O presidente da Comissão de Assuntos Econômicos (CAE) do Senado, Delcídio do Amaral (PT-MS), avocou ontem a relatoria do Projeto de Lei Complementar (PLC) 102/2007, de autoria do ex-senador Arthur Virgílio, que disciplina o sistema financeiro nacional. Delcídio disse ao Valor que vai elaborar um novo parecer ao projeto, mas não incluirá no seu texto a autonomia operacional do Banco Central. "Pelo entendimento que temos com o ministro Joaquim Levy [da Fazenda], não trataremos deste assunto [autonomia do BC] no parecer", informou. "Vamos regular outras questões do sistema financeiro".

O parecer anterior ao projeto, elaborado pelo ex-senador Francisco Dornelles (PP-RJ), previa a autonomia operacional do BC, cujo presidente e diretores teriam mandatos. Depois que Dornelles apresentou o seu parecer, em abril de 2013, o projeto ficou parado na CAE até o fim de 2014, pois o governo era contra a proposta. Ele foi, então, arquivado.

Em 4 de março deste ano, o senador Antonio Anastasia (PSDB-MG) e outros senadores apresentaram requerimento solicitando o desarquivamento do projeto. No dia 10, o requerimento foi aprovado pelo plenário do Senado e o projeto retornou à CAE para ser apreciado.

O desarquivamento do projeto coincidiu com as declarações do presidente do Senado, Renan Calheiros (PMDB-AL), favoráveis à autonomia do BC. Mas, segundo Anastasia, as duas iniciativas não guardam relação. O senador tucano se disse feliz com a intenção do presidente da Casa de debater o tema, mas sublinhou não haver por ora uma articulação entre eles.

O assunto foi levado ao ministro Levy, há uma semana, quando ele esteve no gabinete de Renan. Na saída do encontro, o senador Romero Jucá (PMDB-RR), que participou a conversa, afirmou que seu partido defenderá a autonomia formal do BC, com a formulação de um projeto sobre o tema.

Ao Valor, o líder do PMDB no Senado, Eunício de Oliveira (CE), afirmou, no entanto, que esta ainda não é uma bandeira do partido. "Foi uma colocação do Renan. O PMDB, por enquanto, não está discutindo essa mudança.
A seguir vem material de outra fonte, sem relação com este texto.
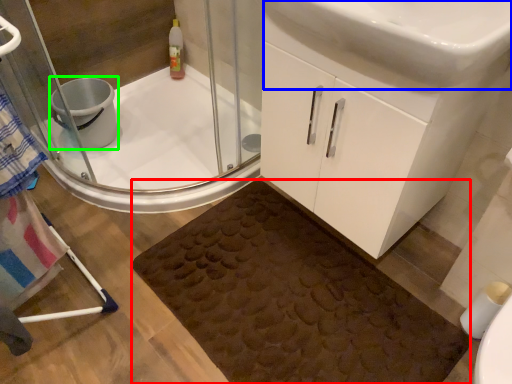 Question: Which object is positioned closest to bath mat (highlighted by a red box)? Select from sink (highlighted by a blue box) and toilet bowl (highlighted by a green box).

Choices:
 (A) sink
 (B) toilet bowl

Answer: (A) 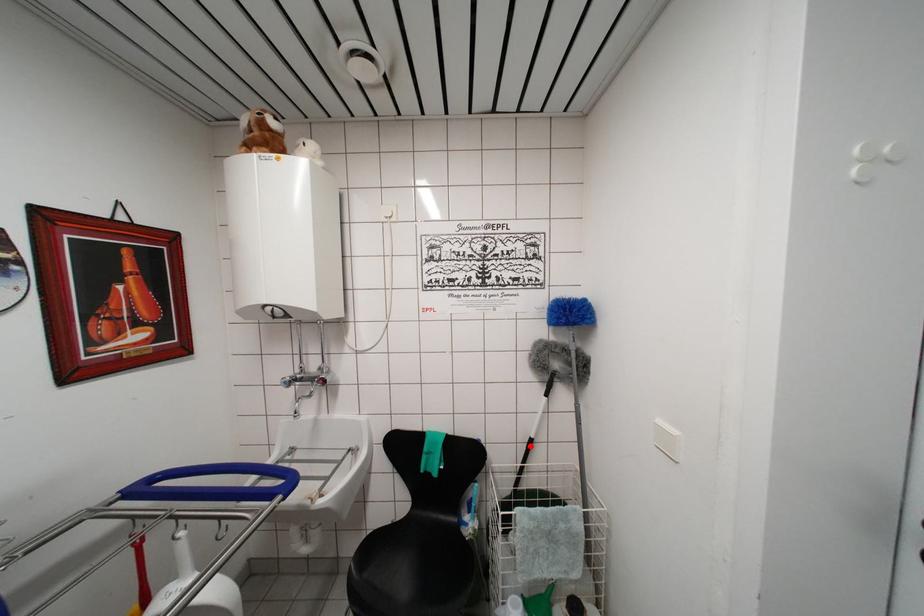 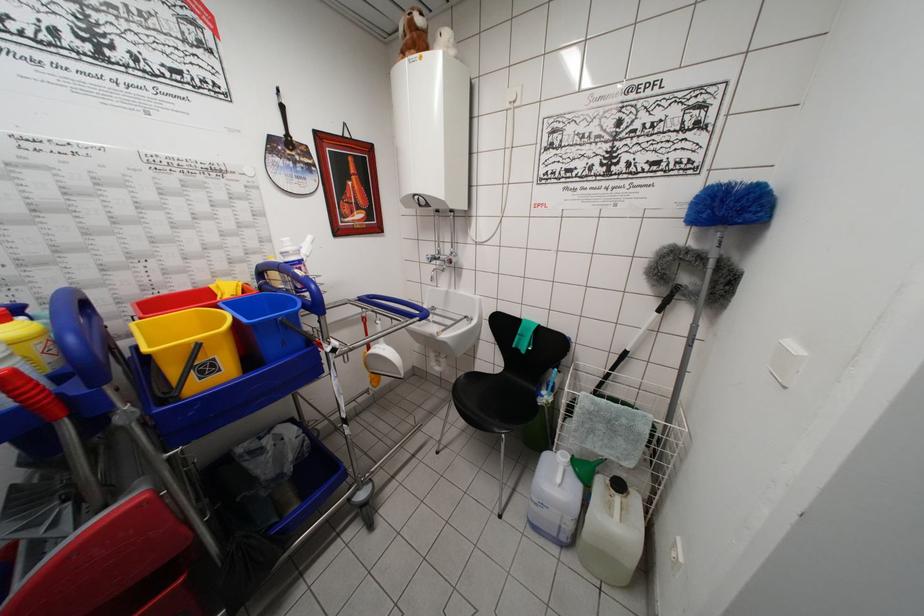 In the second image, find the point that corresponds to the highlighted location in the first image.

(624, 358) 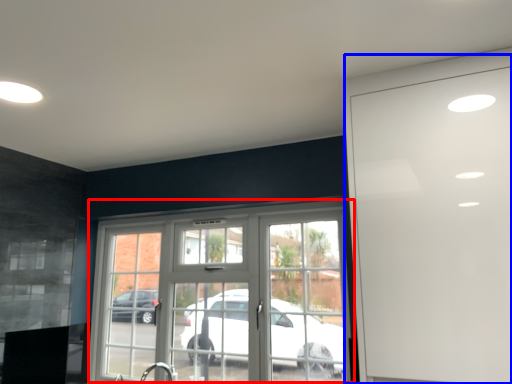 Question: Which of the following is the closest to the observer, window (highlighted by a red box) or garage door (highlighted by a blue box)?

Choices:
 (A) window
 (B) garage door

Answer: (B) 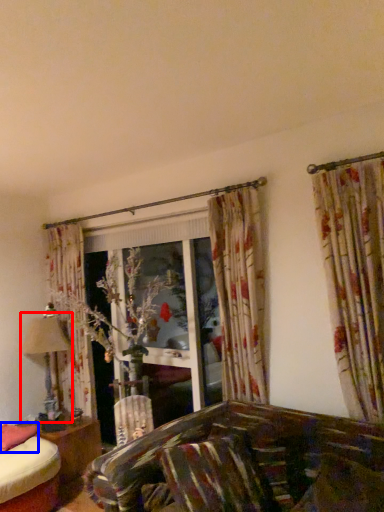 Question: Among these objects, which one is nearest to the camera, table lamp (highlighted by a red box) or pillow (highlighted by a blue box)?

Se as conversas avançarem, o partido irá fechar uma posição, mas neste momento é uma iniciativa do presidente do Senado", pontuou.

Durante a campanha presidencial do ano passado, o PT e a presidente Dilma Rousseff fizeram pesados ataques à proposta da candidata Marina Silva (PSB) de dar autonomia ao BC. Em inserções produzidas pelo marqueteiro João Santana, a propaganda petista afirmava que a mudança "significaria entregar aos banqueiros um grande poder de decisão" sobre a vida da população, que poderia afetar empregos, salários e retirar o poder de compra. Pratos de comida vazios ilustravam a peça, que teve papel importante na estratégia de desconstrução da candidata do PSB.

Renan, segundo interlocutores, trouxe a questão do BC à baila mais para fazer um novo contraponto ao governo do que por considerar a medida crucial ao ajuste da economia do país. É um tema que o presidente do Senado, disseram, domina pouco. A manutenção de seu nome na imprensa junto a pautas que afrontam o governo, no entanto, muito lhe agrada, assim como afastam dele os incômodos holofotes da Operação Lava-Jato. Renan está entre aqueles com pedido de abertura de inquérito pela Procuradoria-Geral da República.

O ex-senador Francisco Dornelles, atual vice-governador do Rio de Janeiro, acredita que sem apoio do governo dificilmente um projeto de autonomia do BC será aprovado. Para ele, muita gente não entende o que significa essa proposta. "O nome certo é autonomia operacional, pois as metas da política monetária continuarão sendo definidas pelo Conselho Monetário Nacional (CMN)", disse ontem ao Valor. "Caberia ao BC executar essa política, tendo, para isso, autonomia operacional".

No substitutivo apresentado por Dornelles, o presidente e os diretores do BC só perderiam seus mandatos em caso de renúncia, aposentadoria compulsória, condenação judicial transitada em julgado ou demissão pelo presidente da República, devidamente justificada e previamente aprovada pelo Senado Federal, mediante votação secreta. Mesmo assim, só nas hipóteses de gestão conducente a grave prejuízo à economia nacional ou descumprimento de metas estabelecidas pelo CMN.

Em novembro de 2013, a CAE aprovou requerimento de Dornelles para que fossem ouvidos sobre o projeto o ministro da Fazenda, o presidente do Banco Central e o presidente da Federação Brasileira de Bancos (Febraban). Delcídio do Amaral disse ontem que vai realizar essas audiências, pois há muitos aspectos da regulação do sistema financeiro que precisam ser discutidos.